So when Hyleri, a former television actress now making a living selling real estate, got an e-mail about a casting call for a reality show in which different families go head-to-head with each other while on a road trip in a deluxe recreational vehicle, she thought she just might get the new family to try out. She filled out the forms, and improbably enough, they were called in for an audition. It went well. Out of hundreds of thousands of families, they were picked to be one of seven families on the new prime-time series which officially started this week and will run on NBC on Tuesdays at 8 p.m.
Hyleri and Marc Katzenberg, whom many might know as the former owner of Katzenberg's Café, each could only bring one child, so they both brought their 15-year-olds (Andrew Katzenberg, who attends Rumsey Hall School in Washington, Conn., and Sami Jurofsky, who attends Staples High School) to the audition.
They said the audition was a blast, and being on the show itself was one of the most entertaining things they could possibly have done.
"The best part was the friends we made with the other families, who were very different than we were," said Katzenberg and Hyleri added, "We really bonded. We could not use cell phones, or navigation systems. It was the old kind of travel and the best thing for us as a new family."
Hyleri, upbeat and eloquent, said participating in the reality television series was truly remarkable, but it was only a part of the emotional roller coaster of a year she has gone through. Hyleri was diagnosed a year ago with kidney cancer, a rare and aggressive cancer, and one statistically highly unlikely for her age and sex. As a result, she had to have a part of one kidney removed. Said Marc, "When we met, I was upset about my divorce and she had not long before been stricken with cancer. After a few dates, our despair was over."

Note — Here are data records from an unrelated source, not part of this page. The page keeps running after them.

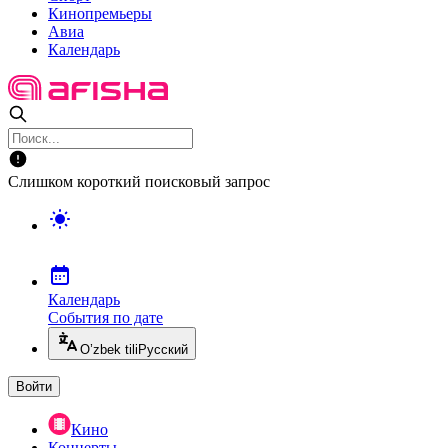
Кинопремьеры
Авиа
Календарь
Слишком короткий поисковый запрос
Календарь
События по дате
O’zbek tili
Русский
Войти
Кино
Концерты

Marc claims Hyleri was one of the most optimistic cancer patients he could ever imagine, and for her part, she says, "You can't choose what happens to you, but you can certainly choose how you deal with it."
In fact, she is writing a book about it, considering the title, "Stop kvetching. I have cancer." "People complain about things and become unhappy, but I say it can always be worse."
Marc and Hyleri married just two weeks ago at a friend's home in Westport, a wedding that Katzenberg put together and catered in one week. As if all that were not enough, they are also about to start a new business venture together, launching a food product called Viol (about which they talk on their reality show), a concentrated, flavorful and healthy olive oil.
Said Hyleri, "If you had told me a year ago that I would have cancer, survive it, find the love of my life, be in a reality television show, get married and start a new business, I'd have never believed it." Can reality television be the new fairy tale?
The Great American Road trip can be seen on NBC at 8 p.m. on Tuesday nights.